• _REQUIREMENT_: Return, word for word, only the lines of the data below that lie between the line with "Федеральный закон от 02.05.2026 N 122-ФЗ" and the line with "и до декарбонізації", those two lines included.

• _PROVIDED DATA_:
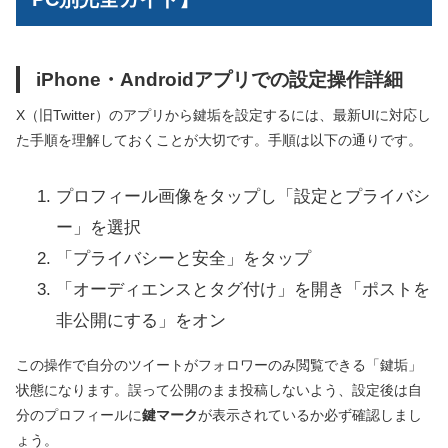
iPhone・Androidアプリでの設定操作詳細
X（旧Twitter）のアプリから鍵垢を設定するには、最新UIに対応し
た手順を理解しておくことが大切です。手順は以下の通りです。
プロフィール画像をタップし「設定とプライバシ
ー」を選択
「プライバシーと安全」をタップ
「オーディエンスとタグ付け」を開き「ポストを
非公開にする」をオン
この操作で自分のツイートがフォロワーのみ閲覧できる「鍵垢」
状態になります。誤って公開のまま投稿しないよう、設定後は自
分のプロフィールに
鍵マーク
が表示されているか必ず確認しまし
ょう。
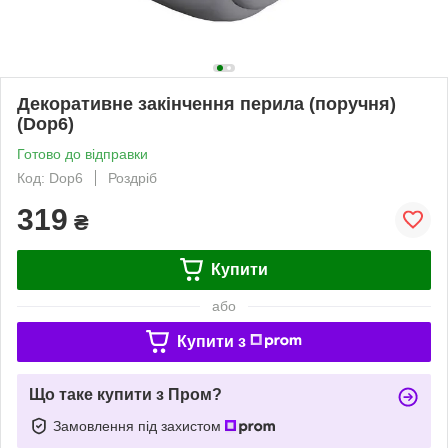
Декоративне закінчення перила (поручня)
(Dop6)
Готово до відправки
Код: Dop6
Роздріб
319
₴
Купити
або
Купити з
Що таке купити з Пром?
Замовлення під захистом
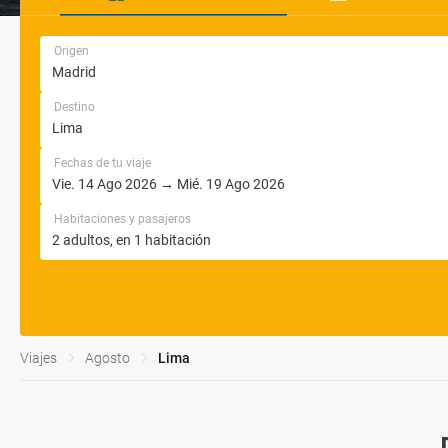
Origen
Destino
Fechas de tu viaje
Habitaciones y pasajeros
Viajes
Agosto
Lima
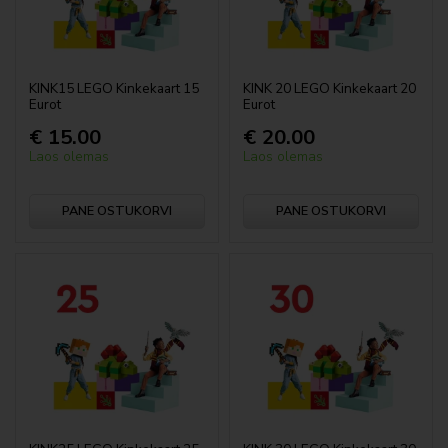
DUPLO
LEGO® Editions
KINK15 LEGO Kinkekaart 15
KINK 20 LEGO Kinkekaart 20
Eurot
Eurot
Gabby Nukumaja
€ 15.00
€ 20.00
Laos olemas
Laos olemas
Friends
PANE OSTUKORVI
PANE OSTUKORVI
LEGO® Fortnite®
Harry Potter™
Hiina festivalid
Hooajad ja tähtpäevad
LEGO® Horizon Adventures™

* * *

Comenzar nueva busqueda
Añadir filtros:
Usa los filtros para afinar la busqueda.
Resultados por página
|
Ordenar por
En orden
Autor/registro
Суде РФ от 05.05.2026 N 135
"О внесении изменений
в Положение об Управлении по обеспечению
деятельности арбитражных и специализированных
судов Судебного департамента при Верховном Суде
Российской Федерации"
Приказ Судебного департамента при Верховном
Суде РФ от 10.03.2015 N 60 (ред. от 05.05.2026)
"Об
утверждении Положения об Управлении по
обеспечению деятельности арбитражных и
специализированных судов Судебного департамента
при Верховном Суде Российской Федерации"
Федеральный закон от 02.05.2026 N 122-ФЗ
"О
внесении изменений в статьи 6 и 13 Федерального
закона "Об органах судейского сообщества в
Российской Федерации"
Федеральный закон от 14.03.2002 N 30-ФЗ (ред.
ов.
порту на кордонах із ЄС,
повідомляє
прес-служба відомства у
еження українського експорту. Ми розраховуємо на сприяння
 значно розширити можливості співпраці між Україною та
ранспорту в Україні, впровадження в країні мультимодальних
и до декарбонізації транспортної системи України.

* * *

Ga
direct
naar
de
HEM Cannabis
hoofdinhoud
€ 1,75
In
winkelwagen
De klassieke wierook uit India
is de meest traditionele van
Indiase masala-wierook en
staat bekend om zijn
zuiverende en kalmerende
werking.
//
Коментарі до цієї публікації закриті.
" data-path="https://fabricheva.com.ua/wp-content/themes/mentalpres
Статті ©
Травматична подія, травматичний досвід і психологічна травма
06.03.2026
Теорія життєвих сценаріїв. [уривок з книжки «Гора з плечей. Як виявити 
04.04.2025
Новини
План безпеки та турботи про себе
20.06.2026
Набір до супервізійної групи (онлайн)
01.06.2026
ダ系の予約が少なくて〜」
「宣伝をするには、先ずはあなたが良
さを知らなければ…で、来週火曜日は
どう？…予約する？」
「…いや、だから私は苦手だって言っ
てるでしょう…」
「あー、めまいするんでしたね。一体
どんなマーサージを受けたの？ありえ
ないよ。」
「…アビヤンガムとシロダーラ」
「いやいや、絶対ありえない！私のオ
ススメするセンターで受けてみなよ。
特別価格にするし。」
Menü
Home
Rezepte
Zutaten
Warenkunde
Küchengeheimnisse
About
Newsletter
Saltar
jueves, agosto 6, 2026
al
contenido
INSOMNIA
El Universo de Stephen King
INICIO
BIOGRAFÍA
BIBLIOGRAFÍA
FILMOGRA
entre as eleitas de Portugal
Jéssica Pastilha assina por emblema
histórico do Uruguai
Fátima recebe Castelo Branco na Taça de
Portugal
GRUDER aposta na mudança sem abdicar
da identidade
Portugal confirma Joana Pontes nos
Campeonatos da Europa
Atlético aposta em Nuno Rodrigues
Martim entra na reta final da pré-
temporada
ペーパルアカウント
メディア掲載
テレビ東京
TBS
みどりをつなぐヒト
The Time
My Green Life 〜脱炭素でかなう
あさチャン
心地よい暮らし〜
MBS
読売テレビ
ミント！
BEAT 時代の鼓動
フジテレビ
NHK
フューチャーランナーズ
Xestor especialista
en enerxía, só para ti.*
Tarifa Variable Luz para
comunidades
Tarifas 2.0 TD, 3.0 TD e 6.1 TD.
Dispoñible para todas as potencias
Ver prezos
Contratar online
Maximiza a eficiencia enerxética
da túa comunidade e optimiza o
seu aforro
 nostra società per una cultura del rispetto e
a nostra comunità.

• _EXERCISE SOLUTION_:
Федеральный закон от 02.05.2026 N 122-ФЗ
"О
внесении изменений в статьи 6 и 13 Федерального
закона "Об органах судейского сообщества в
Российской Федерации"
Федеральный закон от 14.03.2002 N 30-ФЗ (ред.
ов.
порту на кордонах із ЄС,
повідомляє
прес-служба відомства у
еження українського експорту. Ми розраховуємо на сприяння
 значно розширити можливості співпраці між Україною та
ранспорту в Україні, впровадження в країні мультимодальних
и до декарбонізації транспортної системи України.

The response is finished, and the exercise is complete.